I took a course called Reliable Google Cloud Infrastructure: Design and Process. Actually the course's knowledge is not specific to Google Cloud Platform but also applicable to other cloud platforms. The course is about how to do Architect's job well, including Architecture, Design and Process.

Introduction

Requirements Gathering Process

Rough --> Structural Design --> Measurable

Microservices

is an architectural style for developing applications. It decomposes a large application into independent constituent parts, where each part has its own area of responsibility. To serve a single user or API request, such kind of application can call many internal microservices to compose its response. The key advantage is the agility of the application in aspects such as development speed, deployment, and monitoring. It also allows multiple teams to work independently and deliver through to production at their own cadence.

Measurement

To identify most important requirements, architects measure their impacts by Key Performance Indicators (KPI) using (Specific, Measurable, Achievable, Relevant, and Time-bound) SMART criteria and considering the most suitable Service Level Objectives (SLO) and Service Level Indicators (SLI), and from these the Service Level Agreements (SLA). Example:

SLI: The latency of successful HTTP responses (HTTP-200).

SLO: The latency of 99% of the responses must be ≤ 200 ms.

SLA: The user is compensated if 99th percentile latency exceeds 300 ms.

User Story

Qualitative requirements define systems from the user’s point of view, by Who, What, Why, When, How (how to work? how many users? how much data?). This leads User Story. User Story is formatted as As a ____, I want to ____, so that I can ____. A user story should be evaluated by Independent, Negotiable, Valuable, Estimable, Small, and Testable (INVEST) criteria.

Microservices

Monolithic

applications implement all features into a single code base with a database for all data.

Microservice

applications have multiple code bases, and each of them manages its own data.

PROs

Easier to develop and maintain

Reduced risk when deploying new versions

Services scale independently to optimize use of infrastructure

Faster to innovate and add new features

Can use different languages and frameworks for different services

Choose the runtime appropriate to each service

Define strong contracts between the various microservices

Allow for independent deployment cycles, including rollback

Facilitate concurrent, A/B release testing on subsystems

Minimize test automation and quality assurance overhead

Improve clarity of logging and monitoring

Provide fine-grained cost accounting

Increase overall application scalability and reliability through scaling smaller units

CONs

Increased complexity when communicating between services

Increased latency across service boundaries

Concerns about securing inter-service traffic

Multiple deployments

Need to ensure that you don’t break clients as versions change

Must maintain backward compatibility when clients as the microservice evolves

It can be difficult to define clear boundaries between services to support independent development and deployment

Increased complexity of infrastructure, with distributed services having more points of failure

The increased latency introduced by network services and the need to build in resilience to handle possible failures and delays

Due to the networking involved, there is a need to provide security for service-to-service communication, which increases complexity of infrastructure

Strong requirement to manage and version service interfaces. With independently deployable services, the need to maintain backward compatibility increases. The key to architecting microservice applications is to recognize service boundaries

Stateful vs Stateless

Stateful services manage stored data over time: Harder to scale; Harder to upgrade; Need to back up. Stateless services get their data from the environment or other stateful services: Easy to scale by adding instances; Easy to migrate to new versions; Easy to administer.

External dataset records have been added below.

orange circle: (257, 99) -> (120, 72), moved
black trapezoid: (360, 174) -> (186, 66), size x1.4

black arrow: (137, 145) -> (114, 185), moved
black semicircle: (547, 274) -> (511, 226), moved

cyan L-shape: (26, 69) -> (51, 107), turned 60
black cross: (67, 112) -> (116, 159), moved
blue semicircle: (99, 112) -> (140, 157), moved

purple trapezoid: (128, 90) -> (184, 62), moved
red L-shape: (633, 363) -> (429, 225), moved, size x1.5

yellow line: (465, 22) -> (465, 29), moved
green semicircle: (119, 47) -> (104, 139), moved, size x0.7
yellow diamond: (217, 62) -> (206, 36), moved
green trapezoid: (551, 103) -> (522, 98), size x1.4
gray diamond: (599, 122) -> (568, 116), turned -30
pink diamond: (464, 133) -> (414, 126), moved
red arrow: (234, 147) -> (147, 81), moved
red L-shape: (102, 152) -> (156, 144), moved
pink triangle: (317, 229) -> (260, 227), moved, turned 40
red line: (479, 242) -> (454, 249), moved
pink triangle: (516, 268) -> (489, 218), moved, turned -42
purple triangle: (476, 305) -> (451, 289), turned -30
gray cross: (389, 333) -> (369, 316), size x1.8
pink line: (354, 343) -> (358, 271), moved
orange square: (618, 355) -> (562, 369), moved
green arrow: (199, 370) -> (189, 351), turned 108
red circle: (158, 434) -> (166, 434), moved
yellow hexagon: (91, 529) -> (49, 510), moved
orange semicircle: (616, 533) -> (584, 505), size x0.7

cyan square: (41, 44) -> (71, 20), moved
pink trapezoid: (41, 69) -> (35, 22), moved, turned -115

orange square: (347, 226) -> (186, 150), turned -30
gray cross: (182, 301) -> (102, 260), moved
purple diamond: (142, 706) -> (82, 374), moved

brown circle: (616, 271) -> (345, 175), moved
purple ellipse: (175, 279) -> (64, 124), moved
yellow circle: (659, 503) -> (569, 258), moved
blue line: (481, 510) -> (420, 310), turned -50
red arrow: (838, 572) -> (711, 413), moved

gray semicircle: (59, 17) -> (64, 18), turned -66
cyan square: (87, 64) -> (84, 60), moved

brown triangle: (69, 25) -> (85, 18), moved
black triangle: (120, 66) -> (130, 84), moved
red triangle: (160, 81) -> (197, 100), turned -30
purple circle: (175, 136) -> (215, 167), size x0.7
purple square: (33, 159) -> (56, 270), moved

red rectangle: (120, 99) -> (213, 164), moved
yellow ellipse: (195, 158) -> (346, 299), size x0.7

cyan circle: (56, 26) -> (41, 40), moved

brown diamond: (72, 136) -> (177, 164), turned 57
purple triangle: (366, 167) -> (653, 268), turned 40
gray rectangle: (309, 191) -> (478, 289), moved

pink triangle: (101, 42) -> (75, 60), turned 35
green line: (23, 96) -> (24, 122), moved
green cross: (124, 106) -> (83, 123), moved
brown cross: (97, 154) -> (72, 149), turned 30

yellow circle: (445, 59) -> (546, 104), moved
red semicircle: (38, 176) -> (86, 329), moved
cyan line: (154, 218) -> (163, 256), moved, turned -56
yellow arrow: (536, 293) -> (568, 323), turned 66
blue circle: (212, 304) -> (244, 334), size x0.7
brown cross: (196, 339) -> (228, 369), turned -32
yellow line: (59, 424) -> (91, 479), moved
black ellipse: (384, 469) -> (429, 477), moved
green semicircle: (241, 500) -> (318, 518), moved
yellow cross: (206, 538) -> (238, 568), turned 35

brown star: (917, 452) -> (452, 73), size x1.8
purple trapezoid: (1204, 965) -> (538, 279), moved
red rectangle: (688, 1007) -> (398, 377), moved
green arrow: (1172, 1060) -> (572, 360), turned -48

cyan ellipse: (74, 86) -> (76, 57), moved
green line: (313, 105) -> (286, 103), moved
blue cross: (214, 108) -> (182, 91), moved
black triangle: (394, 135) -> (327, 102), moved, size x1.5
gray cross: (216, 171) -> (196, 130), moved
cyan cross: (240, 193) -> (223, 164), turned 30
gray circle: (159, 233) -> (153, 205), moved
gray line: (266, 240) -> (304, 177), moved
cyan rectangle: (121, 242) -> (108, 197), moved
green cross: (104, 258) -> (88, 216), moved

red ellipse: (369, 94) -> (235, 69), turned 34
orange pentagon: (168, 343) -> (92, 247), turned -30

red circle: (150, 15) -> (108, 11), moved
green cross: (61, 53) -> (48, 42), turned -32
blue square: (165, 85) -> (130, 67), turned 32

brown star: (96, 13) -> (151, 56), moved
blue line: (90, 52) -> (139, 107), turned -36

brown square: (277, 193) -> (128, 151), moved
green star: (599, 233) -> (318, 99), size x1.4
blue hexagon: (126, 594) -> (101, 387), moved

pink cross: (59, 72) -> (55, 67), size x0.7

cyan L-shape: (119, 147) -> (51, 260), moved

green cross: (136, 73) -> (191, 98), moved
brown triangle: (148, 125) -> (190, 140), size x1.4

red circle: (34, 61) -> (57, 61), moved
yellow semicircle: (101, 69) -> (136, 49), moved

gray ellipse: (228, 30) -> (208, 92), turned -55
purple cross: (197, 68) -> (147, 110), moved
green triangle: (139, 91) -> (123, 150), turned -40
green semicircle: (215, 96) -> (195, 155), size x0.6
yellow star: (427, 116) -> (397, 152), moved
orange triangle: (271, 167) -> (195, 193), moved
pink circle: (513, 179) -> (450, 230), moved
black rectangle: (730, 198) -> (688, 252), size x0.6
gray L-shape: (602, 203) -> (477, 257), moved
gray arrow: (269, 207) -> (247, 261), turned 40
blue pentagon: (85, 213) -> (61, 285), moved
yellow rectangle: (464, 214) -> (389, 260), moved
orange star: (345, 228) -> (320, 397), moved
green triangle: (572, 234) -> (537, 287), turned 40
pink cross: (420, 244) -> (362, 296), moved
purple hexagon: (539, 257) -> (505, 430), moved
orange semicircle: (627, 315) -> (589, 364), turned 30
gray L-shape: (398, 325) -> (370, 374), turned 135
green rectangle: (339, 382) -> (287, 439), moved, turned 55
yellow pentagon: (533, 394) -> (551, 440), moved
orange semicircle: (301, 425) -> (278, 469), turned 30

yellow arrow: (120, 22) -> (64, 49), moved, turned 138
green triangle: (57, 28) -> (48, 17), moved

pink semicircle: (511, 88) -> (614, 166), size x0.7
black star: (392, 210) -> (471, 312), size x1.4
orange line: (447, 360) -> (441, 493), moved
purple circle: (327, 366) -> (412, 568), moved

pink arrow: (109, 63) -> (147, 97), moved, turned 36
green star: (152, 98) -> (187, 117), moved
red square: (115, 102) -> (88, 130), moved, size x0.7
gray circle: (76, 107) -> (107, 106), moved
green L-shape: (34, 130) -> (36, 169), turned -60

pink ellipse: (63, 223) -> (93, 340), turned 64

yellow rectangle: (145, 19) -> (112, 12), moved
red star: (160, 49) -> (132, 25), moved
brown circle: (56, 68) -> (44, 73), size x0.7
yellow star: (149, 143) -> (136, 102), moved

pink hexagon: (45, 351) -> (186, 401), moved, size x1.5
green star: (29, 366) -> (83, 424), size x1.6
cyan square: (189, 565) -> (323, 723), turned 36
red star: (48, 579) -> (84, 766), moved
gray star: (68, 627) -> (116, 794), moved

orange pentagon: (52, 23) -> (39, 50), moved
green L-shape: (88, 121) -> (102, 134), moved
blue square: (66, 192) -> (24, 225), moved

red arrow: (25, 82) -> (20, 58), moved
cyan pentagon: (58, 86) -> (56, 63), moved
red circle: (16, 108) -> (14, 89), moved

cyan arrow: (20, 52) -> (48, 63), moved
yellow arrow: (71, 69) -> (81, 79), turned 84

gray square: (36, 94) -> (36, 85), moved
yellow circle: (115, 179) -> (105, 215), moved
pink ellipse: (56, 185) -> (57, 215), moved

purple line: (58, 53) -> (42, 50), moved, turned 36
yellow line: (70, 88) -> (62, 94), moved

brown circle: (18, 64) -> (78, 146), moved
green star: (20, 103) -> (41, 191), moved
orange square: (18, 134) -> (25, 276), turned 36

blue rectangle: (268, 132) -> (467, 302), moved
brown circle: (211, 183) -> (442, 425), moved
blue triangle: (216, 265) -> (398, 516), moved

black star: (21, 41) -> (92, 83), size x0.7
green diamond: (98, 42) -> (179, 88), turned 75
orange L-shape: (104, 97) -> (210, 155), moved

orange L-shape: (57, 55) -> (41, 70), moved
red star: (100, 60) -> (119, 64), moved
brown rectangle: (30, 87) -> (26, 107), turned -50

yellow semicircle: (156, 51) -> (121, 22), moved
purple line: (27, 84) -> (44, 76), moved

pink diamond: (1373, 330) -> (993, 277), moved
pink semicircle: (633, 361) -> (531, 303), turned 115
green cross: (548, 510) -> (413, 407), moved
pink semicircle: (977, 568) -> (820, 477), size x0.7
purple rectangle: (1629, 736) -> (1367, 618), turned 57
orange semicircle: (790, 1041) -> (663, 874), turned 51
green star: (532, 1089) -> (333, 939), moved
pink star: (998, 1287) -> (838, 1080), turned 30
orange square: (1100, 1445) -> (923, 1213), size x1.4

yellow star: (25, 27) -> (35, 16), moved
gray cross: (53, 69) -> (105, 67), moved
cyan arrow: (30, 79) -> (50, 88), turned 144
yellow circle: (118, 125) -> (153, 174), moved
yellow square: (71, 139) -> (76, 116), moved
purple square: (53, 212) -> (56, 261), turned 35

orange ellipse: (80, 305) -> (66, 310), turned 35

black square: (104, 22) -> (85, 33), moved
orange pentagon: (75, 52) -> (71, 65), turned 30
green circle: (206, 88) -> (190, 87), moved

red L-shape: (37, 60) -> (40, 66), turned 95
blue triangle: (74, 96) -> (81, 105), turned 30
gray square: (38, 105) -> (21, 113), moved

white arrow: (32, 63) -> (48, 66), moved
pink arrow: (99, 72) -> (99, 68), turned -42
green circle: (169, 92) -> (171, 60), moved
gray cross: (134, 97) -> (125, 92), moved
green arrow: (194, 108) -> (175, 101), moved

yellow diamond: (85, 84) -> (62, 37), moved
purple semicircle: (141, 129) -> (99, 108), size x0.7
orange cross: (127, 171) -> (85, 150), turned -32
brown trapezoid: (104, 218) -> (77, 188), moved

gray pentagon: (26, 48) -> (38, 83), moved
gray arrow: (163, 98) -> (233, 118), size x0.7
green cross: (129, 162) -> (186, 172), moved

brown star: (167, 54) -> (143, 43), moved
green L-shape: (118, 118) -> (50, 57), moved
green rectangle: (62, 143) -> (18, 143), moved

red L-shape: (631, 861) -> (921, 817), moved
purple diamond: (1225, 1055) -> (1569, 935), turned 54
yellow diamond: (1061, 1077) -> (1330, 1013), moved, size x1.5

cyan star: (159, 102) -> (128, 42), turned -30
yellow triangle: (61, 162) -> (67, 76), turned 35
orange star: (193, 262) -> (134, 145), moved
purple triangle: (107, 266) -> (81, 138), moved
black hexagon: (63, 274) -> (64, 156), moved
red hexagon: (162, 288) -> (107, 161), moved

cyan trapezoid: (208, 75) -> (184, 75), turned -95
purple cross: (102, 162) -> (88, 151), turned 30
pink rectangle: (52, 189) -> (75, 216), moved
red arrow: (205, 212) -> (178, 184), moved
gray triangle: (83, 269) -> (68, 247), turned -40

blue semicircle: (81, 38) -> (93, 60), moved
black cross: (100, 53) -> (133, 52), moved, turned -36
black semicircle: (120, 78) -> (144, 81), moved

A general solution of a large scale cloud-based system

The Twelve Factor App

The 12-factor app is a set of best practices for SaaS. It helps you to Maximize portability; Deploy to the cloud; Enable continuous deployment; Scale easily.

Codebase:

One codebase tracked in revision control, many deploys

Use a version control system like Git.

Each app has one code repo and vice versa.

Dependencies:

Explicitly declare and isolate dependencies

Use a package manager like Maven, Pip, NPM to install dependencies.

Declare dependencies in your code base.

Config:

Store config in the environment

Don't put secrets, connection strings, endpoints, etc., in source code.

Store those as environment variables.

Backing services:

Treat backing services as attached resources

Databases, caches, queues, and other services are accessed via URLs.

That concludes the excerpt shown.